▶ [ACTIVITY]:
Copy out each line containing "Flüchtlinge" from the entries below.

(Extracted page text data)
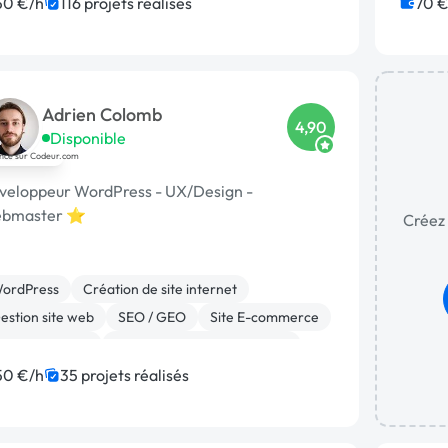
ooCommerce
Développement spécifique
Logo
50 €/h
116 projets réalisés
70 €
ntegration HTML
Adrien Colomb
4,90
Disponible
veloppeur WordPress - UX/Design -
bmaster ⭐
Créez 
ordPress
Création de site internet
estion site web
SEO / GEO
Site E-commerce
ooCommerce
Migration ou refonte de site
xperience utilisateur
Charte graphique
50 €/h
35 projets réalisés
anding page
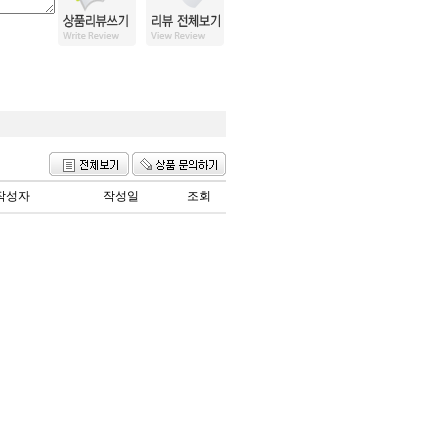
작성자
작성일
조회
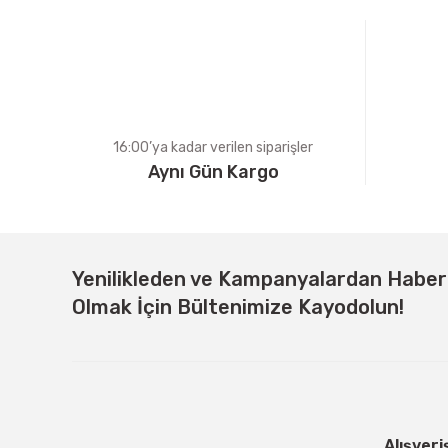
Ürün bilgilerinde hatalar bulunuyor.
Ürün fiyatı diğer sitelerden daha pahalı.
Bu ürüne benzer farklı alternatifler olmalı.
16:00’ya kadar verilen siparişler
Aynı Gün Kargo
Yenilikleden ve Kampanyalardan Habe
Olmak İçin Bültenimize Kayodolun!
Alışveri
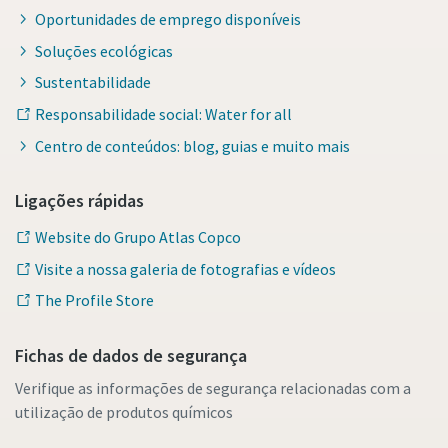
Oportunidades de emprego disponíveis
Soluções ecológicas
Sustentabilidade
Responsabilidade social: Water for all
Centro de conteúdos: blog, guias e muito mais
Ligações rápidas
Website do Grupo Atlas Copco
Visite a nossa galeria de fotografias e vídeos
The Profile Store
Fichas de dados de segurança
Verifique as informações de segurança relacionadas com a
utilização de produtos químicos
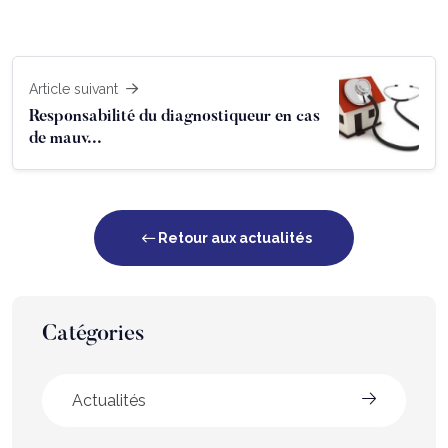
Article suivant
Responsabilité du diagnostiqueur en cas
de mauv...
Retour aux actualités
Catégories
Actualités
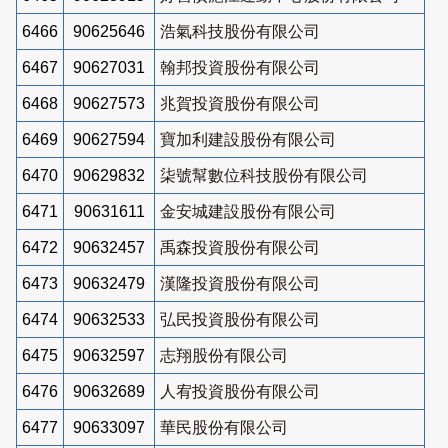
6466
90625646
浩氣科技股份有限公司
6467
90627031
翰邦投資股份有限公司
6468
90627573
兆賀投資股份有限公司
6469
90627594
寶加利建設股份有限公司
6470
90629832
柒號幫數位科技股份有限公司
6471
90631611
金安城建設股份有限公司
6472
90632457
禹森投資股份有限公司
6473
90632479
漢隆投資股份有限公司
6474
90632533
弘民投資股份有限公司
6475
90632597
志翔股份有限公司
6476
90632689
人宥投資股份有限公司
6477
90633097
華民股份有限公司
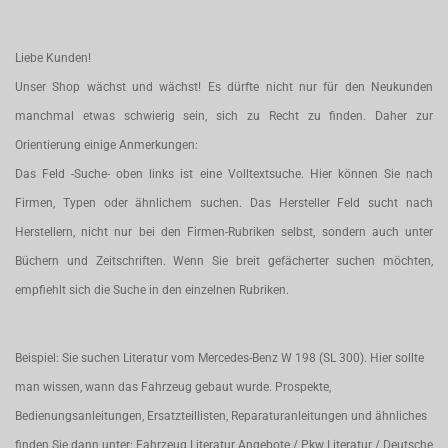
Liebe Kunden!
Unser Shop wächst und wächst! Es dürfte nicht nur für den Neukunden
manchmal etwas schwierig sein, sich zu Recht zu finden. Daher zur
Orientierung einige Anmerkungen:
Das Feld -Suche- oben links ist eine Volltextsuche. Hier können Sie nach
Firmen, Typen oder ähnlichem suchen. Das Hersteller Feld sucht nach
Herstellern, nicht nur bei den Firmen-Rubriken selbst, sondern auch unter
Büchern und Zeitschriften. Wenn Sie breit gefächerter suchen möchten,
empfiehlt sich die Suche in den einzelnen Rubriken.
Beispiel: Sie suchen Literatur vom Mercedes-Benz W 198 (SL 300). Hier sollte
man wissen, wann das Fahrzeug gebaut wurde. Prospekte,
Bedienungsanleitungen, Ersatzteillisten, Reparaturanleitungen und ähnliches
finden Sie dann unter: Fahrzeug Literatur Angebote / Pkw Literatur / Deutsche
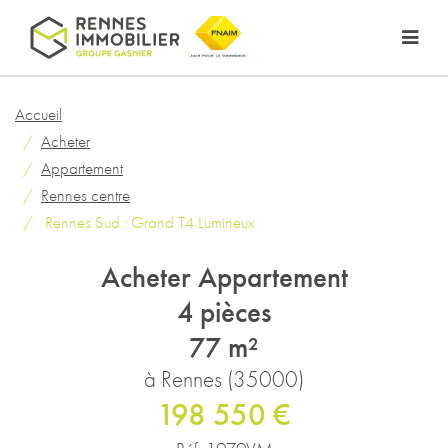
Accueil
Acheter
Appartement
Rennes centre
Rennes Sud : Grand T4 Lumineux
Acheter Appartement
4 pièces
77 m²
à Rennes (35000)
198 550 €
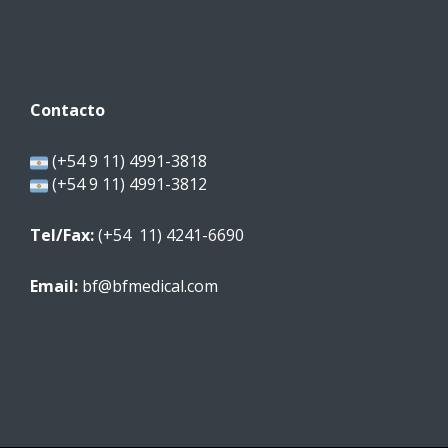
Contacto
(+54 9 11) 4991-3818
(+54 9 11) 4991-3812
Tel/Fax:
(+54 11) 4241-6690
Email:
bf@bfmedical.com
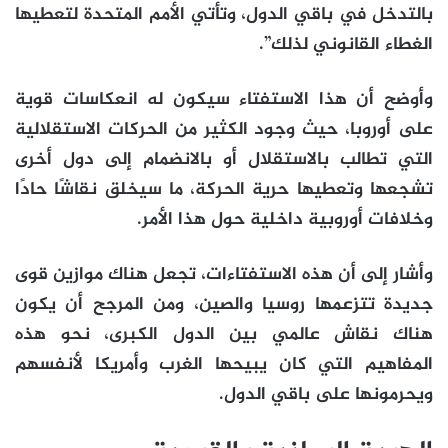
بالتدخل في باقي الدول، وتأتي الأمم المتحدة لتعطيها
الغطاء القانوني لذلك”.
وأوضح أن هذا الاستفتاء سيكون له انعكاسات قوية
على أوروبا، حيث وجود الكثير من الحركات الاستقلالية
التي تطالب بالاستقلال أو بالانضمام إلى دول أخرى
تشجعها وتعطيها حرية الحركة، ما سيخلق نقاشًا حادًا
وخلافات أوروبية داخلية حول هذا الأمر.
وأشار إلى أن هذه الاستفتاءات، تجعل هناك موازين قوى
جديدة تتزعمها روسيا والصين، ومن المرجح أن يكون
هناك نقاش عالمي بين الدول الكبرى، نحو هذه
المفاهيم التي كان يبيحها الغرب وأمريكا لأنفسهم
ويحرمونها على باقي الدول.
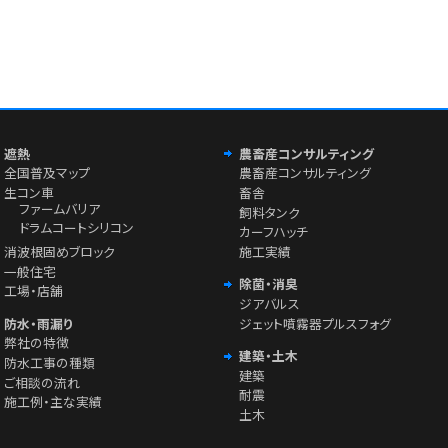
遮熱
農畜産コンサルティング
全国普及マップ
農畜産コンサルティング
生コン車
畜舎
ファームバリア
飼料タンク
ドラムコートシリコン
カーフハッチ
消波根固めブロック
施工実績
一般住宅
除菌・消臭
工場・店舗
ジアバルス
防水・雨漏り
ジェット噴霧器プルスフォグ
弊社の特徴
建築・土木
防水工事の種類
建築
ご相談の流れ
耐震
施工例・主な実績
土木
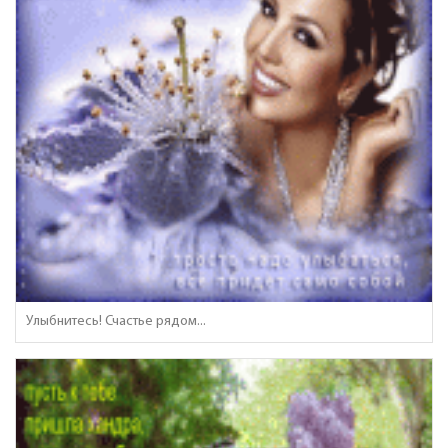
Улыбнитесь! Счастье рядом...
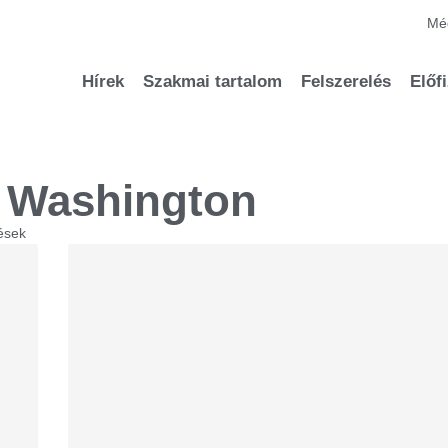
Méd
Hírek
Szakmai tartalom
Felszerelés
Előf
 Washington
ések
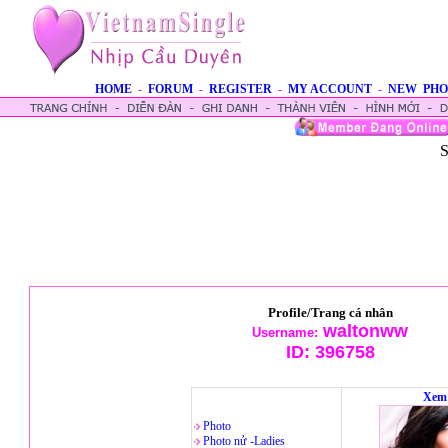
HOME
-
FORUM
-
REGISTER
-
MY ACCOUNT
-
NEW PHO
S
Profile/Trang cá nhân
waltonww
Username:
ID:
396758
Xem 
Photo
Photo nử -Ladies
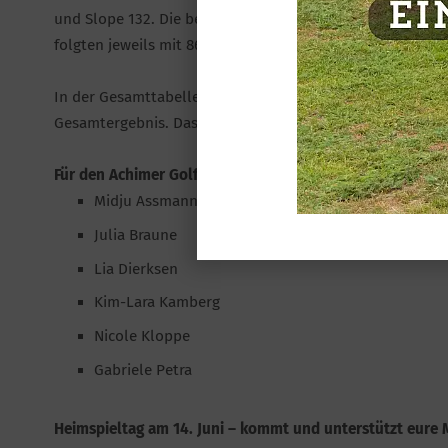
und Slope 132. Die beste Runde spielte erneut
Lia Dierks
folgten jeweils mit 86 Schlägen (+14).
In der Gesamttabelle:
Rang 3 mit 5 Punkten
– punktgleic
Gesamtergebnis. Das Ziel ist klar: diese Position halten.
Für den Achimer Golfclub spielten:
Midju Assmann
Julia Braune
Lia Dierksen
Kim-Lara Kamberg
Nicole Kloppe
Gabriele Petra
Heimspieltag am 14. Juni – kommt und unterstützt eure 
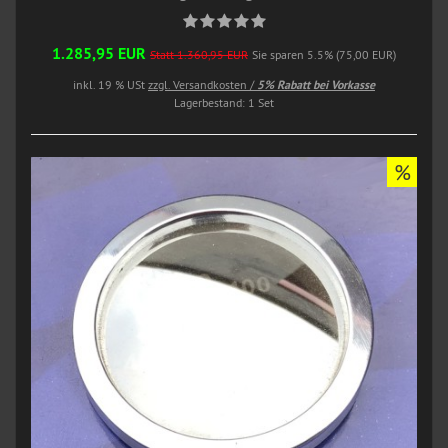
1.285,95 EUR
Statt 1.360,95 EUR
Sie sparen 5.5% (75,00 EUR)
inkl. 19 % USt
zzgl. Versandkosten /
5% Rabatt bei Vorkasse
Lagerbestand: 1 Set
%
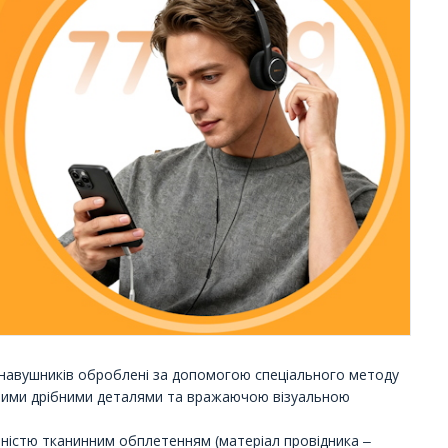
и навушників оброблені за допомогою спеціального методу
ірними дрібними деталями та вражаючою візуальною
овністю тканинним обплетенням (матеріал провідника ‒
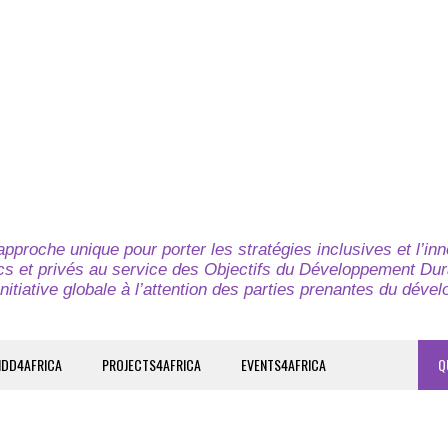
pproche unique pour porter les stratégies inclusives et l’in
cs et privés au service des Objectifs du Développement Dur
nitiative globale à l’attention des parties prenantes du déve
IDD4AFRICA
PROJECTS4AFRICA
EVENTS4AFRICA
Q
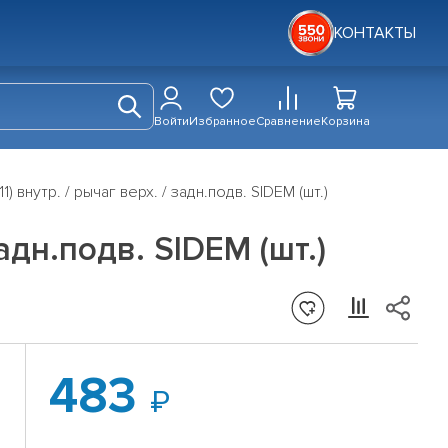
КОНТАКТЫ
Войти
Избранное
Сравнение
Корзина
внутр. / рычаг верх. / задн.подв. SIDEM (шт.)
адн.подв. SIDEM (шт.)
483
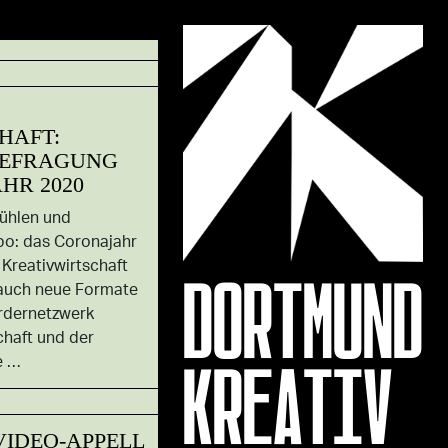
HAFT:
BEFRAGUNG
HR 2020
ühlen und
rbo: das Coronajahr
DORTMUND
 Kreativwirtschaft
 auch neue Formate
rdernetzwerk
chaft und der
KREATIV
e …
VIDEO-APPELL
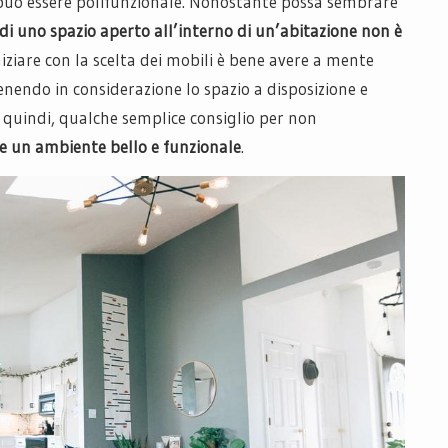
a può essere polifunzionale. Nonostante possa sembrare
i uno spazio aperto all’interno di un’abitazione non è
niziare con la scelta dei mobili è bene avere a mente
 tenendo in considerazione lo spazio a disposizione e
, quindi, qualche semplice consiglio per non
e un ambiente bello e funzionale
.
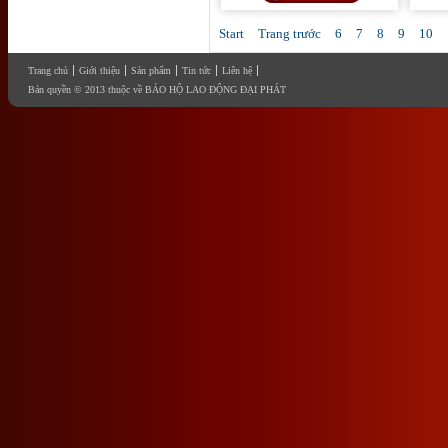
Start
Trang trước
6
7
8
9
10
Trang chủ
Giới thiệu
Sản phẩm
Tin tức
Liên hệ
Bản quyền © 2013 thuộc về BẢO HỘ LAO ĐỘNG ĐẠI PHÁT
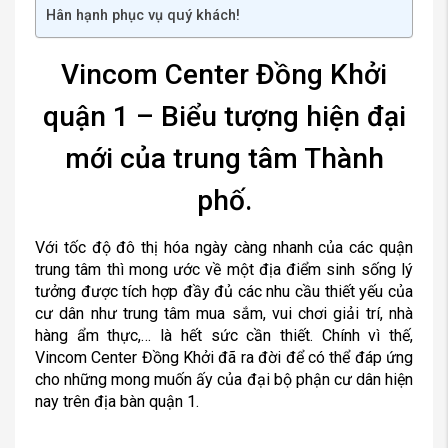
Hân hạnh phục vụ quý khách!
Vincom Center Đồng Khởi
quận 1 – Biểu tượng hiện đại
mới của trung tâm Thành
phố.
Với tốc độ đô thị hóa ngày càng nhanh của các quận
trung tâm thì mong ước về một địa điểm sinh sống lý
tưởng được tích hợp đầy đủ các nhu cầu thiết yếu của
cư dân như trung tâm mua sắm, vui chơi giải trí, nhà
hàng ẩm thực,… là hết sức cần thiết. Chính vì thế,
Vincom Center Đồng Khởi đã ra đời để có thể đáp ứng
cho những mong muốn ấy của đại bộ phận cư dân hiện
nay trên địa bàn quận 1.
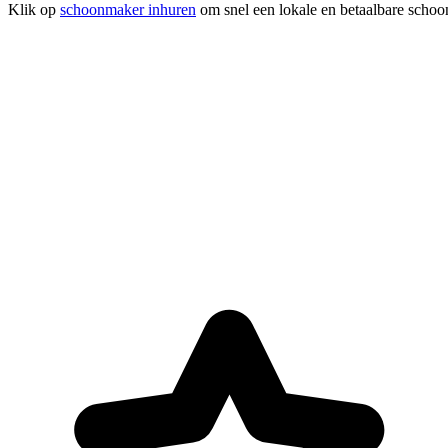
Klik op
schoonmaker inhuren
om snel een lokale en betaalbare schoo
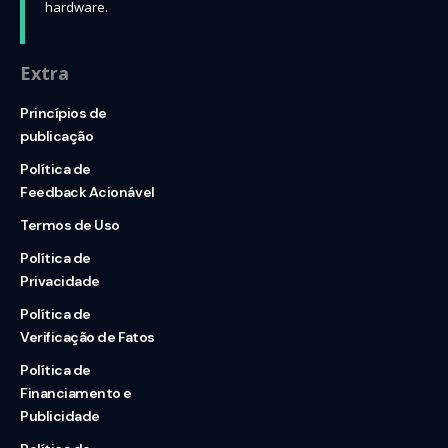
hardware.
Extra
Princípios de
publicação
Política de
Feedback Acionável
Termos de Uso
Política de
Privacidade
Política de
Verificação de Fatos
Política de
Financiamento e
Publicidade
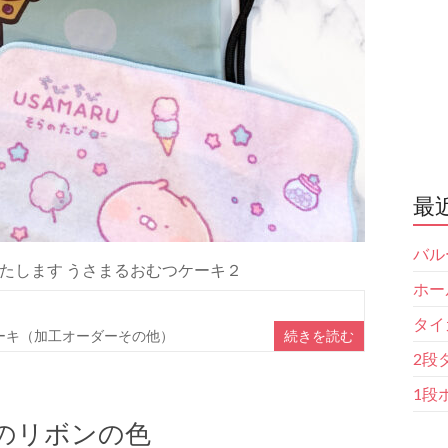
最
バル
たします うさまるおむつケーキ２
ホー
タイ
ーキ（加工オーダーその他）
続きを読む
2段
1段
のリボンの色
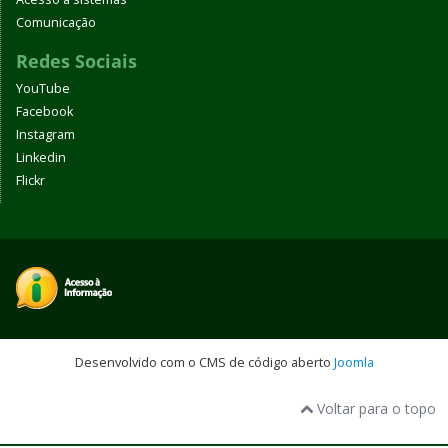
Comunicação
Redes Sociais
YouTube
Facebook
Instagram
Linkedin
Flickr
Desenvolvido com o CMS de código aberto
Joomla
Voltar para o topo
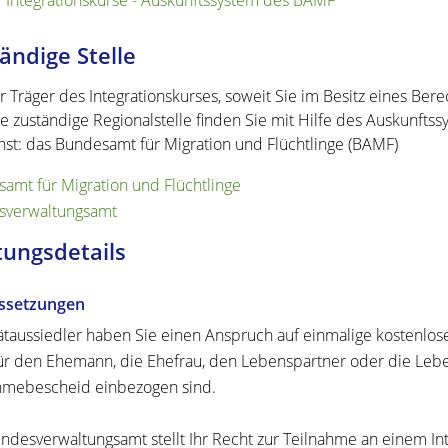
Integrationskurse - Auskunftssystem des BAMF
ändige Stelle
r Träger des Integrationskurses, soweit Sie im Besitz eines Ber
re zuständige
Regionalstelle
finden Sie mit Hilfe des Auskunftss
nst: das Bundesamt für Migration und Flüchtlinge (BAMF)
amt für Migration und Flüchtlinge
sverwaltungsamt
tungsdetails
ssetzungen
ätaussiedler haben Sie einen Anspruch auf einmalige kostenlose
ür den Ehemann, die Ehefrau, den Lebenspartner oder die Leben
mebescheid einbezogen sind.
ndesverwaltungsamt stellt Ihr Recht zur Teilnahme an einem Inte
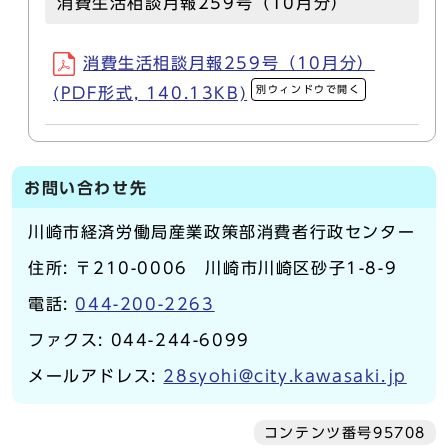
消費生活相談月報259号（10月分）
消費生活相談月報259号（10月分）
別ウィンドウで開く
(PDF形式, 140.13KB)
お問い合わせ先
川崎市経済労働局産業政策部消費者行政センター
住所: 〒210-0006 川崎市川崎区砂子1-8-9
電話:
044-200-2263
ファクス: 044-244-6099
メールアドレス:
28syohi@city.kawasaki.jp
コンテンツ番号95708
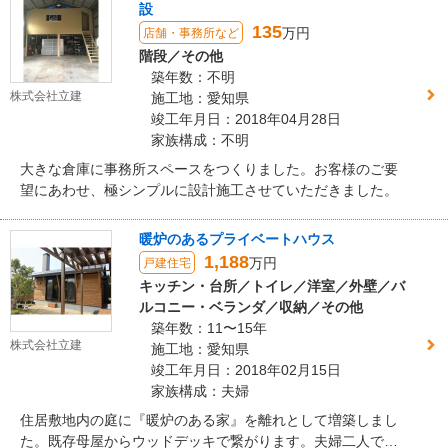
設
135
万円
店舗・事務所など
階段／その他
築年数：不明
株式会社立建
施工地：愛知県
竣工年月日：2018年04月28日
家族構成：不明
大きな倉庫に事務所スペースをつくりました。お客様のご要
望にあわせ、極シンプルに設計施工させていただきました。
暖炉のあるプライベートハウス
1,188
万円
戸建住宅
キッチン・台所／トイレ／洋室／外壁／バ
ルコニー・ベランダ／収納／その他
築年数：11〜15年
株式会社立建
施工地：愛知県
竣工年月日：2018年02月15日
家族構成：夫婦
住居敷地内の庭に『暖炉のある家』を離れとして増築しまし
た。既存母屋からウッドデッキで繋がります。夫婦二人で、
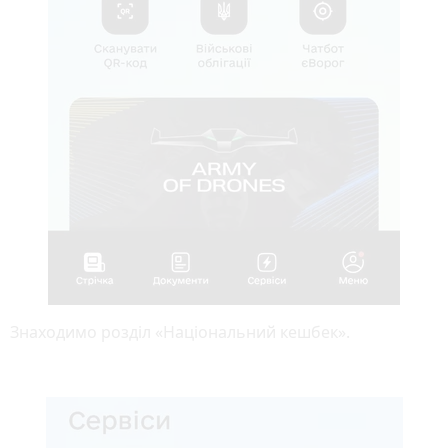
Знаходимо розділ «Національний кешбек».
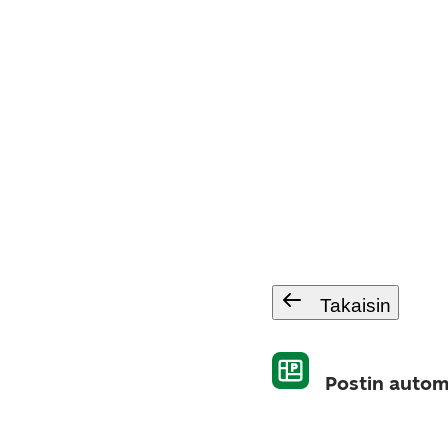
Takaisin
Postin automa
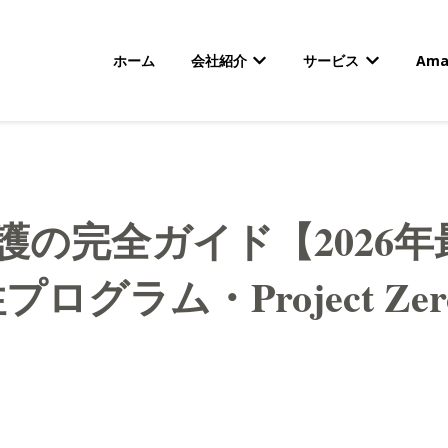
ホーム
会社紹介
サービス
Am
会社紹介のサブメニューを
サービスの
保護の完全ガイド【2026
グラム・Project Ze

▶ [TASK OUTPUT]:
nst: das Bundesamt für Migration und Flüchtlinge (BAMF)
amt für Migration und Flüchtlinge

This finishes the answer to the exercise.